Augmented Connexin 43 Expression in an Arrhythmogenic Rat Model of Heart Failure with Preserved Ejection Fraction

Abstract

The pathophysiology of heart failure with preserved ejection fraction (HFpEF) is characterised by near-normal systolic function coincident with diastolic dysfunction. While the extent of hypertrophy is a key diagnostic indicator in HFpEF, the underlying cellular aetiology of this disease is poorly understood. We previously reported a newly derived model of HFpEF: the hypertrophic heart rat (HHR). Exhibiting in vivo diastolic dysfunction with maintained systolic parameters, the HHR was shown to have an increased vulnerability to ventricular arrhythmias. The aim of this study was to assess the cellular mechanisms underlying the arrhythmogenic component of the HHR HFpEF phenotype. Ventricles from adult male HHR and normal heart rate (NHR) were isolated and processed for protein quantification (immunoblotting) and fibrosis (picrosirius red staining).

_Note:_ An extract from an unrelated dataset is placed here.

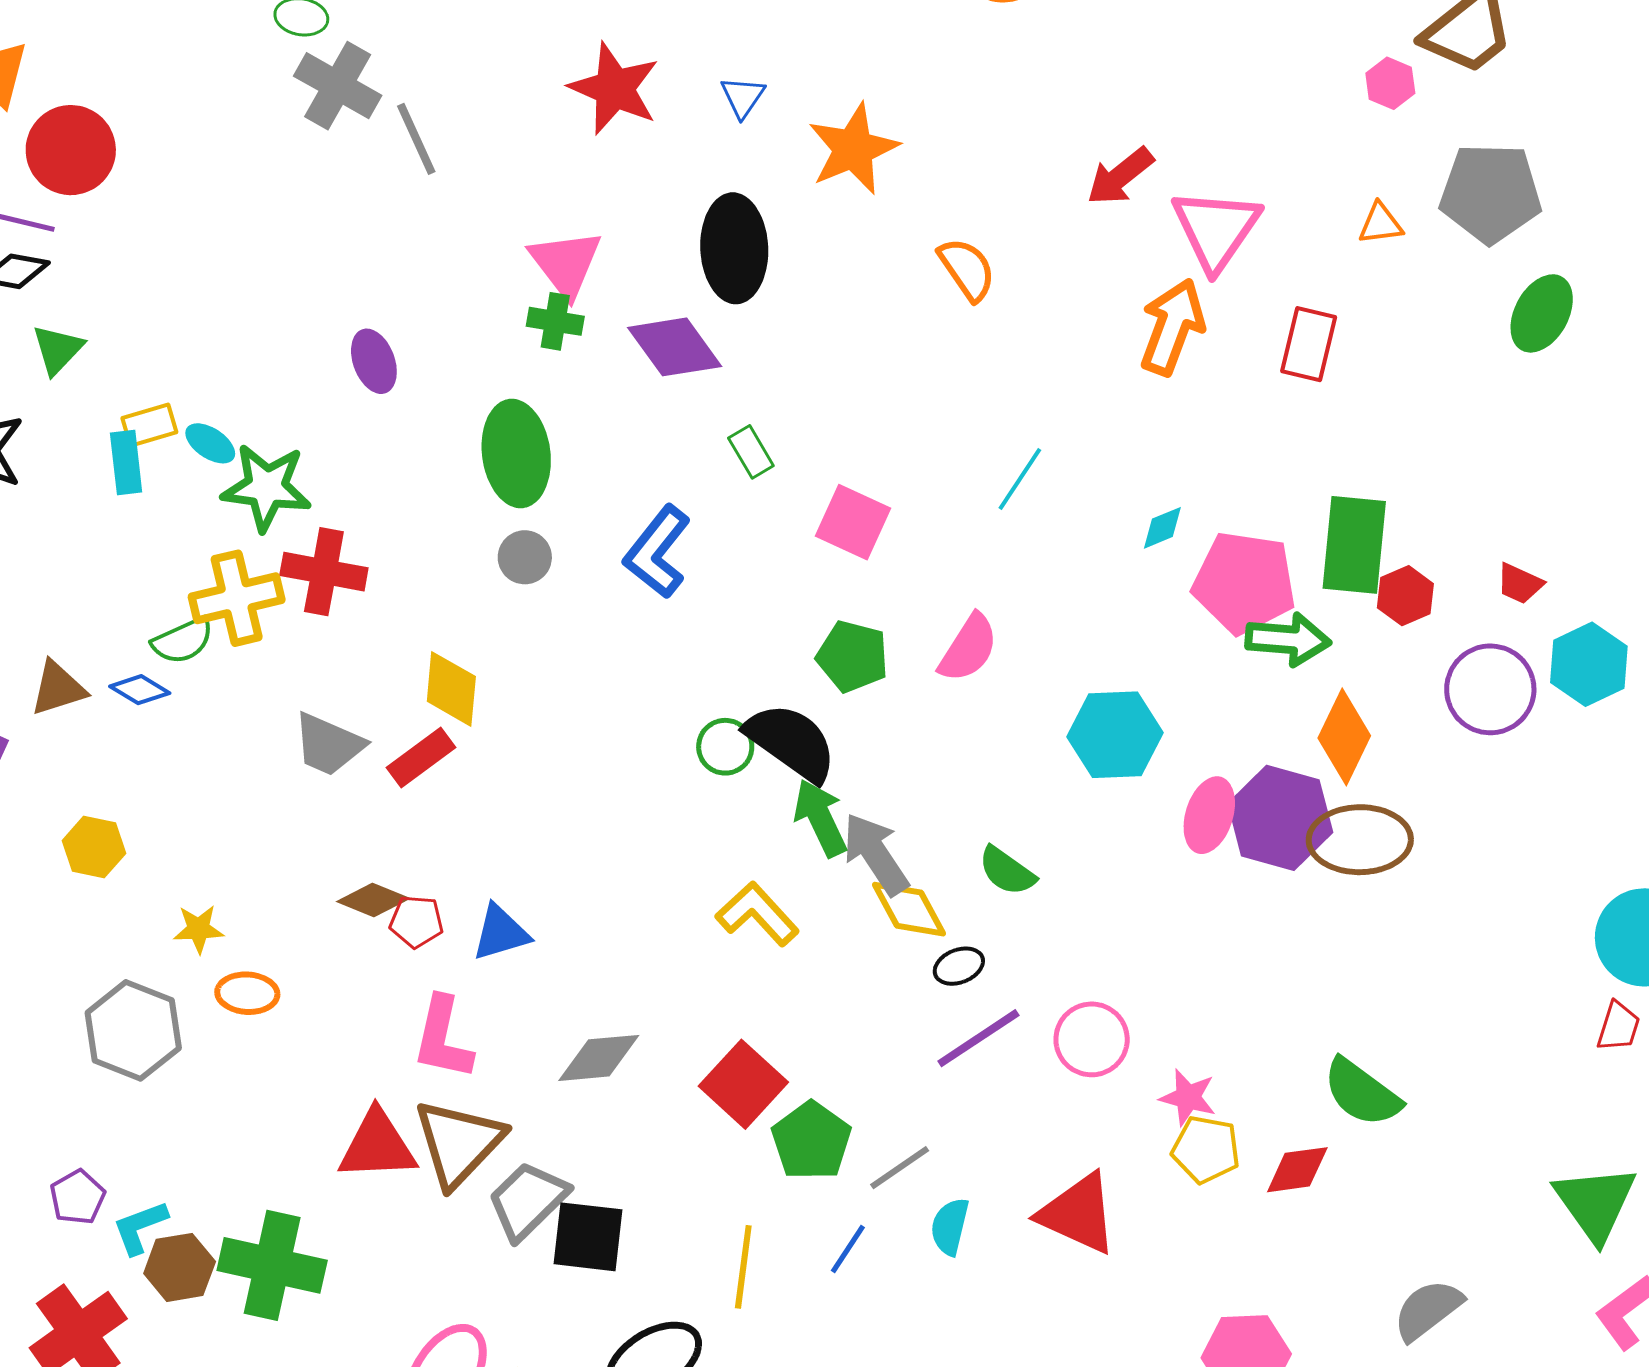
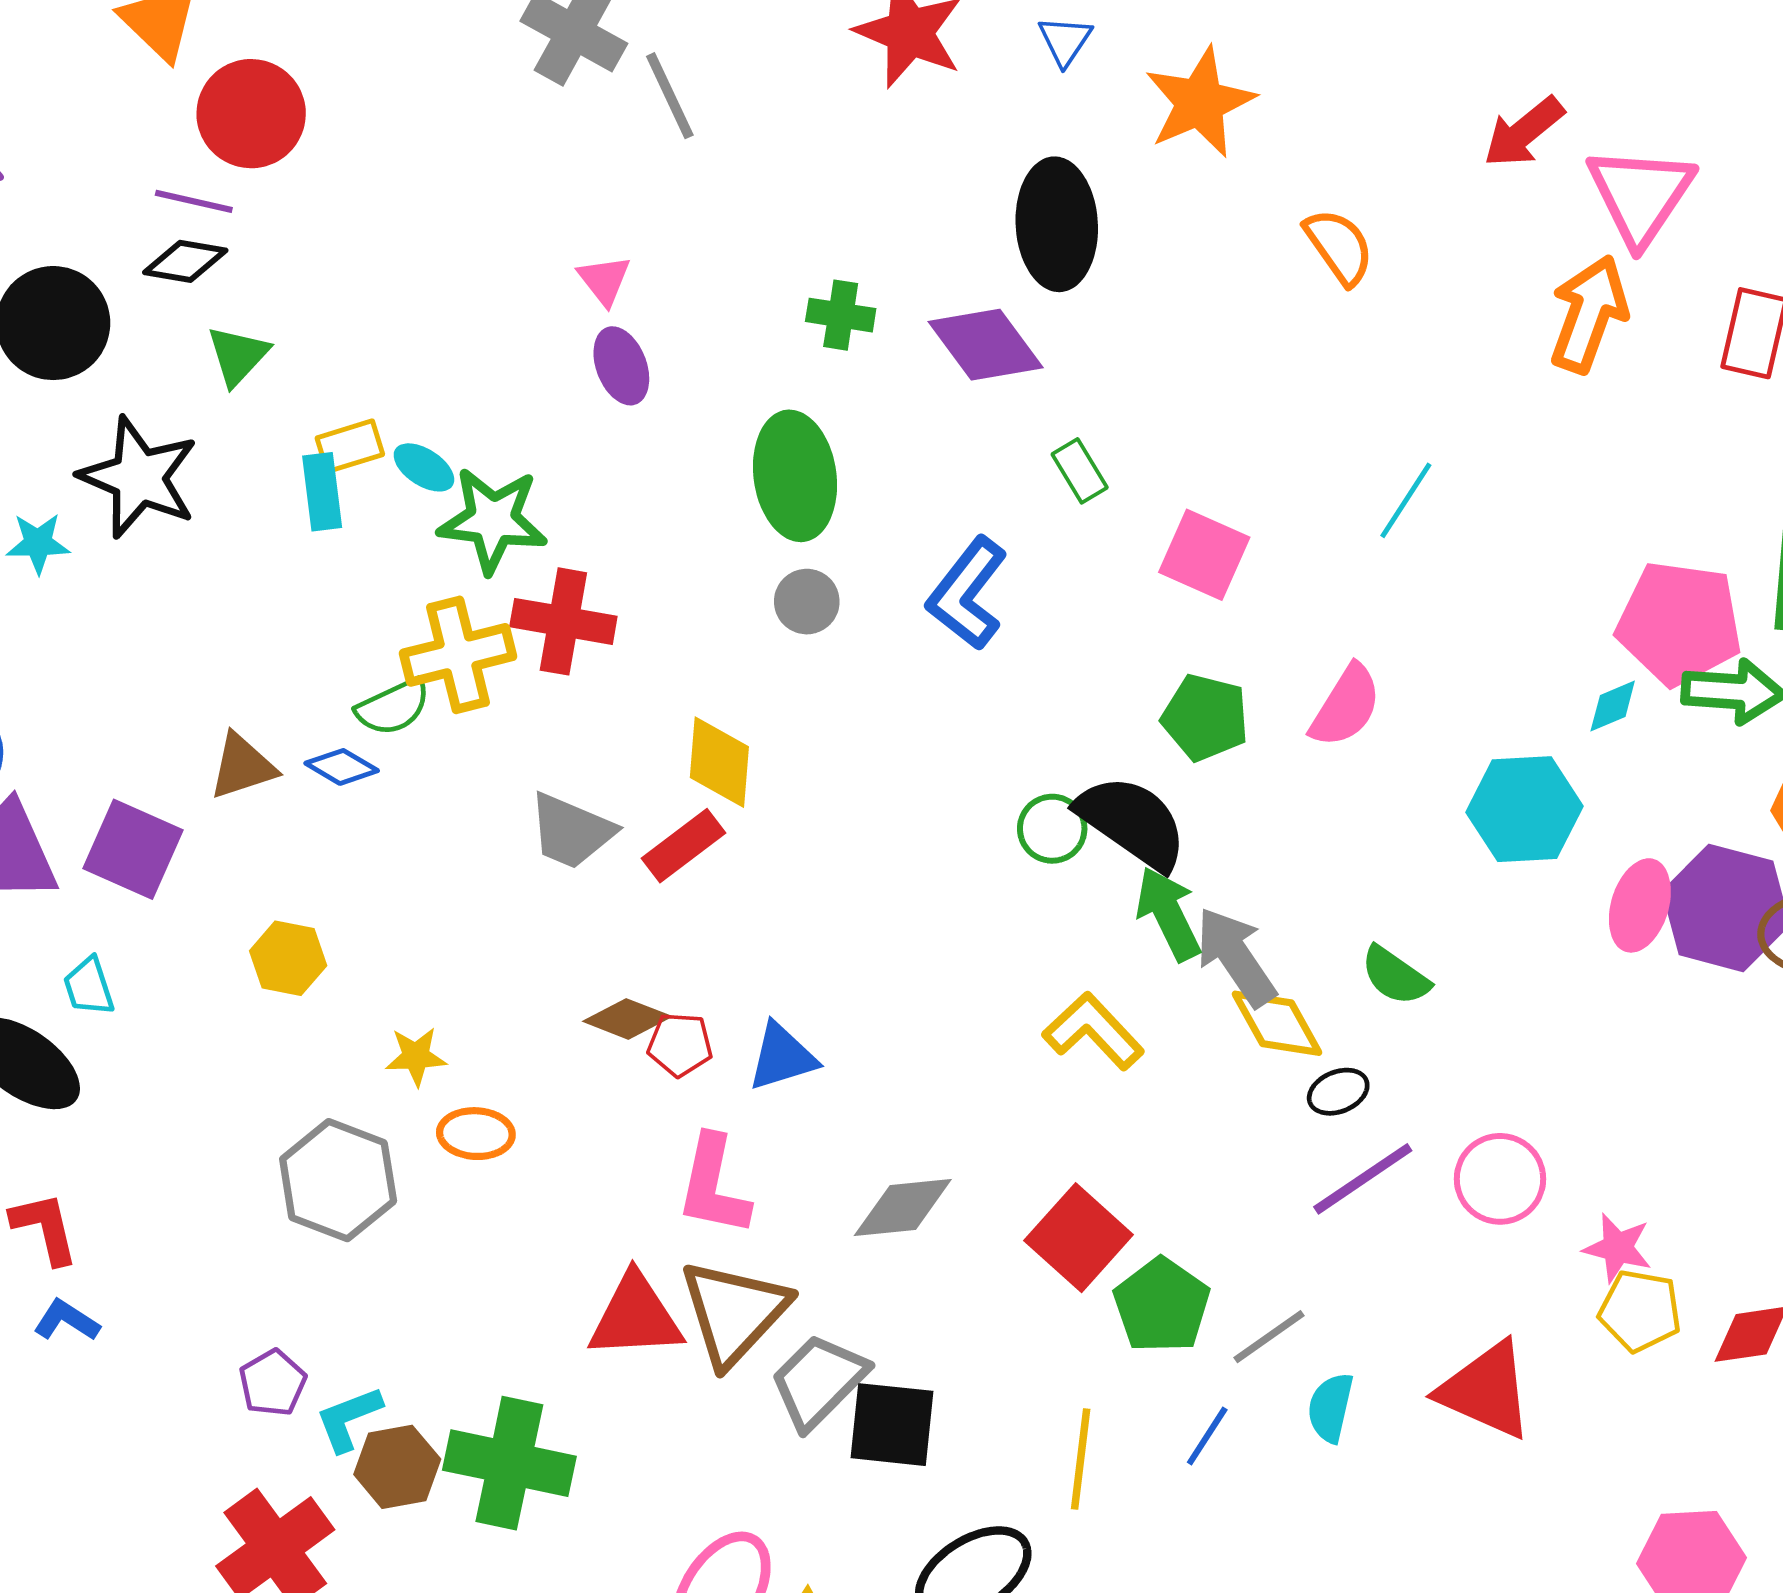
pink triangle: (566, 263) -> (604, 280), moved, size x0.6
cyan diamond: (1162, 528) -> (1613, 706), moved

In vivo occurrence of prominent arrhythmic episodes in HHR (but not NHR) was confirmed by externa- lead electrocardiogram, with significant prolongation of mean HHR QRS interval consistent with ventricular abnormality. Total expression of the gap junction protein connexin 43 was increased in HHR (arb units; 1.65 ± 0.31 vs 0.86 ± 0.09, HHR vs NHR, n = 7–9; p < 0.05), with no difference in relative phosphorylation status observed. This was associated with greater total fibrosis in HHR, primarily due to prominent dispersed fibrotic foci. Augmented connexin 43 expression suggests a change in conduction patterns, which together with focal areas of interstitial fibrosis may lead to conduction heterogeneities and arrhythmias. Further studies are required to gain a greater understanding of site-specific connexin 43 phosphorylation and the extent to which this is associated with sarcolemmal laterilisation.